Transcribe the records word for word. Leave every picture out.

BEGIN

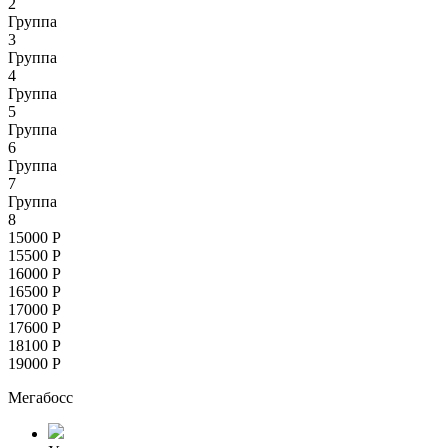
2
Группа
3
Группа
4
Группа
5
Группа
6
Группа
7
Группа
8
15000
Р
15500
Р
16000
Р
16500
Р
17000
Р
17600
Р
18100
Р
19000
Р
Мегабосс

END

Answer to this problem:
2
Группа
3
Группа
4
Группа
5
Группа
6
Группа
7
Группа
8
15000
Р
15500
Р
16000
Р
16500
Р
17000
Р
17600
Р
18100
Р
19000
Р
Мегабосс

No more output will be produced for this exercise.